Retailers can leverage these insights to understand how customers navigate their stores, identify which areas receive the most attention, and assess how store layouts influence purchasing decisions.

YOLO Object Detection Explained

Object detection models are a type of AI and computer vision technology designed to identify objects within images or videos. For retailers, these models are invaluable for automating inventory management and preventing theft through real-time monitoring of store shelves and customer activity.

Several open-source object detection models are available, including MediaPipe, YOLO, and others. Each model serves different use cases and offers unique features and advantages based on specific performance requirements.

In this project, we will use YOLOv8 to detect customers. YOLO (You Only Look Once) is renowned for its speed and accuracy, making it an excellent choice for real-time object detection tasks.

By implementing YOLOv8, we can count the number of customers present at any given time, providing valuable insights that can help optimize store operations and enhance the customer experience.

GitHub

Check out the full code and implementation on GitHub.

Let’s Code

1. Installing Libraries

The first step in building the object detection model is to install all the necessary libraries for capturing and detecting objects in a video frame.

pip install ultralytics
pip install opencv-python

2. Initialization

Once the installation is complete, initialize the libraries and specify the model name. The model size can vary depending on the use case, so it's important to explore different models. Check out the different models here.

import cv2

from ultralytics import YOLO
model = YOLO("yolov8n.pt")

Next, declare the file path where the video is located. For this demonstration, a recorded video is used. To implement live video, simply change the file path to 0.

input_video_path = "testing.mp4"

cap = cv2.VideoCapture(input_video_path)# for recorded video
#cap = cv2.VideoCapture(0)# uncomment this for live video

Create a list containing all the classes that ‘yolov8n’ can classify. This will also vary based on the model size chosen, as different models can classify different numbers of objects.

class_list = [
    'person', 'bicycle', 'car', 'motorcycle', 'airplane', 'bus', 'train', 'truck', 'boat', 'traffic light',
    'fire hydrant', 'stop sign', 'parking meter', 'bench', 'bird', 'cat', 'dog', 'horse', 'sheep', 'cow',
    'elephant', 'bear', 'zebra', 'giraffe', 'backpack', 'umbrella', 'handbag', 'tie', 'suitcase', 'frisbee',
    'skis', 'snowboard', 'sports ball', 'kite', 'baseball bat', 'baseball glove', 'skateboard', 'surfboard',
    'tennis racket', 'bottle', 'wine glass', 'cup', 'fork', 'knife', 'spoon', 'bowl', 'banana', 'apple',
    'sandwich', 'orange', 'broccoli', 'carrot', 'hot dog', 'pizza', 'donut', 'cake', 'chair', 'couch',
    'potted plant', 'bed', 'dining table', 'toilet', 'tv', 'laptop', 'mouse', 'remote', 'keyboard', 'cell phone',
    'microwave', 'oven', 'toaster', 'sink', 'refrigerator', 'book', 'clock', 'vase', 'scissors', 'teddy bear',
    'hair drier', 'toothbrush'
]

3. Capturing Video Frames

The following code snippet reads the video frame by frame and processes each frame individually. This approach is necessary because processing can only be done on images, not on the entire video at once.

while True:
    success, img = cap.read()
    if not success:
        break

4. Object Detection

Each video frame is passed into the model, and the results are fetched as output. This will provide various parameters, such as coordinates, class, confidence, etc., for the detected classes.

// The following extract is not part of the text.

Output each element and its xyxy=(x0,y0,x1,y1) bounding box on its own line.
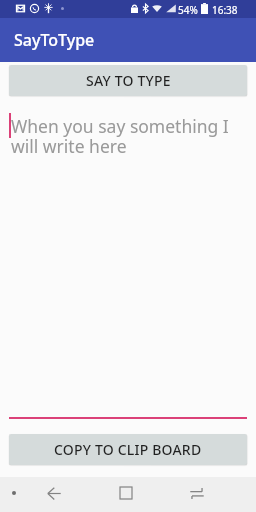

    results = model(img, stream=True)


    person = 0
    for r in results:
        boxes = r.boxes
    for r in results:
        boxes = r.boxes
        for box in boxes:
            x1, y1, x2, y2 = box.xyxy[0]
            x1, y1, x2, y2 = int(x1), int(y1), int(x2), int(y2)
            currentClass = class_list[int(box.cls[0])]
            currentConf = box.conf[0]

Next, fine-tune the model to detect only the classes with the class name 'person' and a confidence level greater than 0.3. For better visualization, draw a bounding box around each detected 'person'.

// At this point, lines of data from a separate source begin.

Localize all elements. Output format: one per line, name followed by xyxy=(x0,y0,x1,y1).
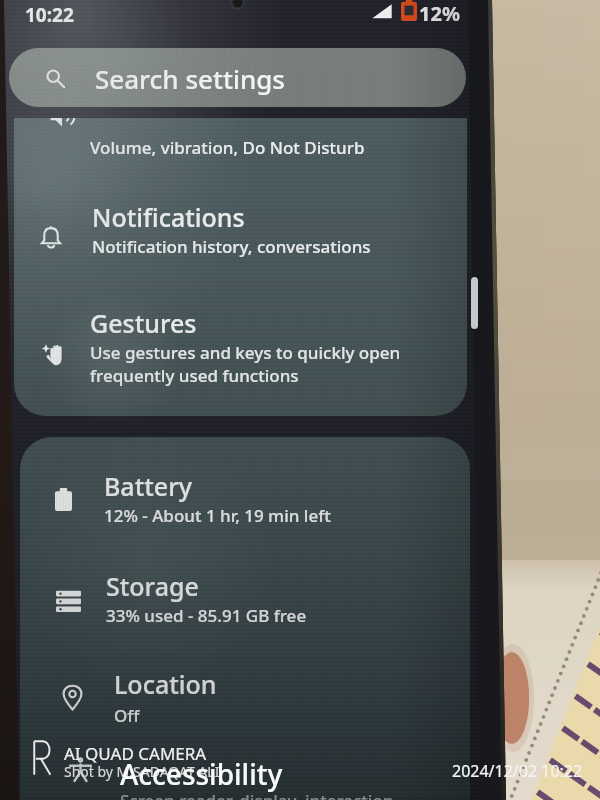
staticText: Accessibility xyxy=(120,755,283,793)
staticText: Notifications xyxy=(92,200,245,234)
staticText: 12% xyxy=(419,0,460,27)
other: Search xyxy=(46,69,65,88)
button[interactable]: Battery xyxy=(20,455,470,537)
button[interactable]: Accessibility xyxy=(20,737,470,800)
staticText: Volume, vibration, Do Not Disturb xyxy=(90,136,365,159)
button[interactable]: Notifications xyxy=(14,196,467,268)
staticText: Battery xyxy=(104,469,192,503)
other: Accessibility xyxy=(68,757,93,787)
staticText: Shot by M.SADAQAT ALI xyxy=(64,762,220,781)
staticText: 10:22 xyxy=(25,2,74,28)
staticText: Off xyxy=(114,704,140,727)
button[interactable]: Gestures xyxy=(14,303,467,399)
other: Notifications xyxy=(39,225,63,249)
other: Battery xyxy=(55,488,72,511)
button[interactable]: Sound xyxy=(14,118,467,156)
other: Storage xyxy=(56,590,81,612)
other: Location xyxy=(63,685,82,710)
staticText: 2024/12/02 10:22 xyxy=(452,760,583,782)
staticText: Search settings xyxy=(95,61,285,96)
staticText: 12% - About 1 hr, 19 min left xyxy=(104,504,331,527)
staticText: Gestures xyxy=(90,306,197,340)
other: Gestures xyxy=(42,341,70,369)
button[interactable]: Storage xyxy=(20,555,470,637)
staticText: Screen reader, display, interaction xyxy=(120,789,394,800)
staticText: Storage xyxy=(106,569,199,603)
other: Sound xyxy=(50,118,76,129)
button[interactable]: Search xyxy=(9,48,466,107)
staticText: AI QUAD CAMERA xyxy=(64,742,207,765)
staticText: Use gestures and keys to quickly open fr… xyxy=(90,341,401,387)
staticText: Notification history, conversations xyxy=(92,235,371,258)
staticText: Location xyxy=(114,667,217,701)
staticText: 33% used - 85.91 GB free xyxy=(106,604,307,627)
button[interactable]: Location xyxy=(20,653,470,735)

            if currentClass == 'person' and currentConf > 0.3:
                person += 1
                cv2.rectangle(img, (x1, y1), (x2, y2), (255, 0, 0), 1)
                cv2.putText(img, currentClass, (x1, y1 - 4), cv2.FONT_HERSHEY_SIMPLEX, 0.5, (255, 0, 0), 1, cv2.LINE_AA, False)
cv2.putText(img, "person: " + str(person), (50, 50), cv2.FONT_HERSHEY_SIMPLEX, 0.8, (0, 0, 255), 2, cv2.LINE_AA, False)

5. Displaying Results

Finally, display the output video, which detects and counts the number of people in a store, highlighting each person with a bounding box.

    cv2.imshow("Analyzed Video", img)
    if cv2.waitKey(1) & 0xFF == ord('q'):
        break


cap.release()
cv2.destroyAllWindows()

Final Output

The sample video used for testing the model is sourced from pexels.com and can be downloaded here.

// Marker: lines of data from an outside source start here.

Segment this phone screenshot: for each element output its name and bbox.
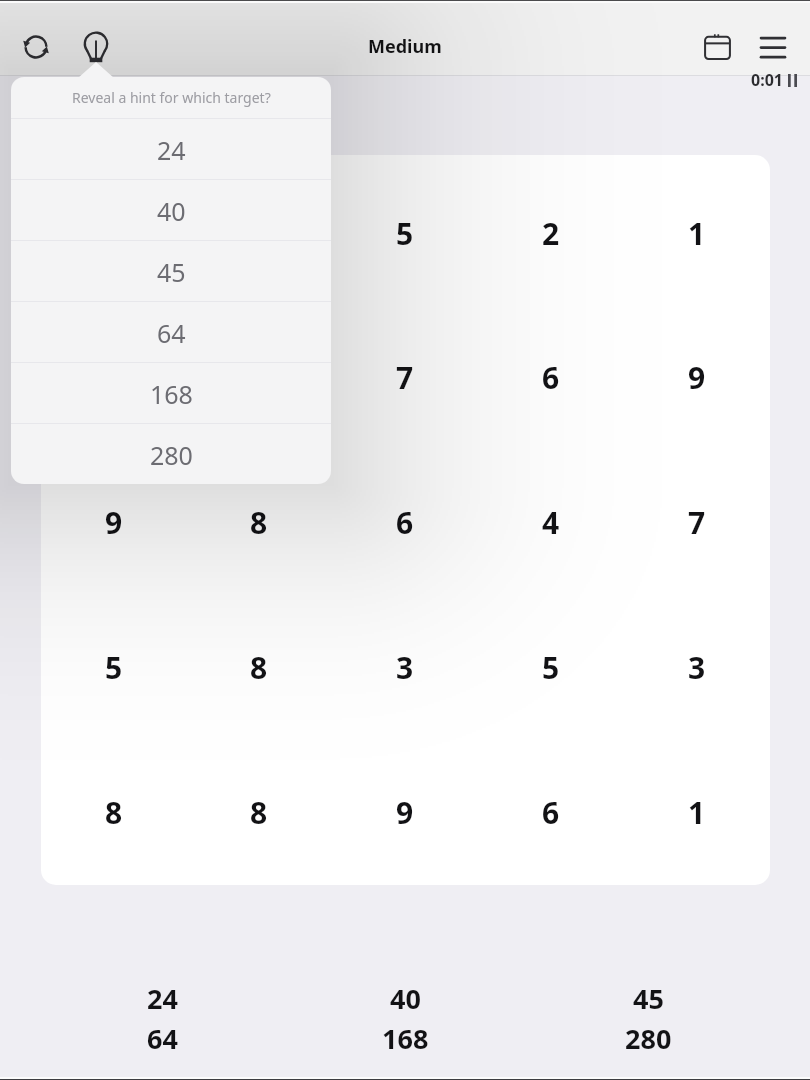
staticText: 6 — [396, 502, 414, 543]
button[interactable]: 6 — [478, 305, 624, 450]
button[interactable]: Calendar — [690, 20, 745, 74]
staticText: 8 — [105, 792, 123, 833]
staticText: 6 — [542, 357, 560, 398]
button[interactable]: 7 — [624, 450, 770, 595]
staticText: 8 — [250, 647, 268, 688]
staticText: 1 — [688, 792, 706, 833]
button[interactable]: 4 — [186, 305, 332, 450]
staticText: 7 — [396, 357, 414, 398]
button[interactable]: 1 — [624, 740, 770, 885]
button[interactable]: 2 — [478, 161, 624, 305]
button[interactable]: 168 — [284, 1018, 527, 1058]
button[interactable]: 9 — [332, 740, 478, 885]
staticText: 40 — [390, 980, 421, 1017]
button[interactable]: 5 — [478, 595, 624, 740]
button[interactable]: 8 — [41, 740, 186, 885]
button[interactable]: 9 — [624, 305, 770, 450]
staticText: 5 — [542, 647, 560, 688]
button[interactable]: 5 — [332, 161, 478, 305]
staticText: 280 — [150, 438, 193, 472]
button[interactable]: Hint — [66, 20, 126, 74]
staticText: 3 — [688, 647, 706, 688]
button[interactable]: 6 — [478, 740, 624, 885]
button[interactable]: 8 — [186, 595, 332, 740]
button[interactable]: 4 — [478, 450, 624, 595]
button[interactable]: 280 — [11, 424, 331, 484]
button[interactable]: 64 — [41, 1018, 284, 1058]
button[interactable]: 8 — [186, 450, 332, 595]
button[interactable]: 3 — [332, 595, 478, 740]
button[interactable]: 45 — [11, 241, 331, 301]
button[interactable]: 9 — [41, 450, 186, 595]
staticText: 3 — [396, 647, 414, 688]
button[interactable]: 24 — [41, 978, 284, 1018]
button[interactable]: 4 — [41, 161, 186, 305]
button[interactable]: 6 — [332, 450, 478, 595]
staticText: 9 — [688, 357, 706, 398]
staticText: 168 — [150, 377, 193, 411]
staticText: 64 — [157, 316, 186, 350]
staticText: 5 — [396, 213, 414, 254]
button[interactable]: 40 — [11, 180, 331, 240]
staticText: 24 — [147, 980, 178, 1017]
staticText: 8 — [250, 792, 268, 833]
button[interactable]: 45 — [527, 978, 770, 1018]
button[interactable]: 280 — [527, 1018, 770, 1058]
staticText: 7 — [688, 502, 706, 543]
staticText: 4 — [542, 502, 560, 543]
staticText: 40 — [157, 194, 186, 228]
staticText: 45 — [157, 255, 186, 289]
staticText: 280 — [625, 1020, 672, 1057]
button[interactable]: 24 — [11, 119, 331, 179]
button[interactable]: 1 — [624, 161, 770, 305]
staticText: Medium — [368, 34, 442, 59]
button[interactable]: 168 — [11, 363, 331, 423]
button[interactable]: 5 — [41, 595, 186, 740]
button[interactable]: 64 — [11, 302, 331, 362]
staticText: Reveal a hint for which target? — [72, 88, 271, 107]
staticText: 24 — [157, 133, 186, 167]
staticText: 64 — [147, 1020, 178, 1057]
button[interactable]: 7 — [332, 305, 478, 450]
button[interactable]: 2 — [41, 305, 186, 450]
staticText: 5 — [105, 647, 123, 688]
staticText: 6 — [542, 792, 560, 833]
button[interactable]: Menu — [745, 20, 800, 74]
staticText: 2 — [542, 213, 560, 254]
staticText: 1 — [688, 213, 706, 254]
staticText: 0:01 — [751, 69, 783, 91]
staticText: 168 — [382, 1020, 429, 1057]
button[interactable]: 8 — [186, 740, 332, 885]
staticText: 9 — [105, 502, 123, 543]
button[interactable]: 40 — [284, 978, 527, 1018]
button[interactable]: Restart — [6, 20, 66, 74]
staticText: 45 — [633, 980, 664, 1017]
staticText: 9 — [396, 792, 414, 833]
button[interactable]: 3 — [624, 595, 770, 740]
staticText: 8 — [250, 502, 268, 543]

This setup provides a live preview of the number of people present in the store at any given time. By displaying the video with real-time counts, store owners can continuously monitor and track the store's occupancy at any given moment.

Optimizing the Model (Optional)

Though the existing model is quite accurate, additional optimization can be achieved by collecting data from various shopping malls, supermarkets, and different stores.

This can be done in two steps:

Annotating the Data

You need to annotate the gathered data to teach the machine where the target objects are present in the images. This can be accomplished using cloud services like Roboflow or open-source software like labelImg.

Once the annotation is complete, a file named ‘data.yaml’ will be generated, containing all the necessary metadata.

Training the Model

from ultralytics import YOLO
 
model = YOLO('yolov8n.pt')
 
results = model.train(
   data="LOCATION_TO_DATA.YAML_FILE", #Change this with the path to data.yaml file
   epochs=10,
   batch=8,
   name='Person_model'
)

Once the training is complete, a file named ‘best.pt’ will be generated. You will need to replace the pretrained model ‘yolov8n.pt’ with this new file. Additionally, you should update the ‘class_list’with the objects you trained the model on. These changes will further optimize the model based on the amount of training data.

Use Cases of In-Store Analytics

This model can be applied to various purposes:

Effective Staff Allocation: The model helps analyze peak hours to ensure adequate staffing and allows for real-time staff allocation based on customer traffic.
Enhancing Customer Experience: It can help reduce long checkout lines by signaling when to open additional counters during busy periods.
Inventory Management: The model can be used to correlate foot traffic with inventory levels, predicting demand and preventing stockouts.
Marketing and Promotions: The model can measure the effectiveness of in-store promotions and marketing campaigns by targeting areas with high foot traffic.

Conclusion

In this project, we've explored the significant role of object detection in improving in-store analytics by focusing on counting the number of people inside a store at any given time. By leveraging the advanced capabilities of YOLOv8, we can accurately and efficiently detect customers, providing crucial data for optimizing store operations.

The model we developed not only aids in understanding customer behavior but also supports better resource management and improved customer service. As the retail sector continues to evolve, integrating such technologies will be essential to remain competitive and meet market demands.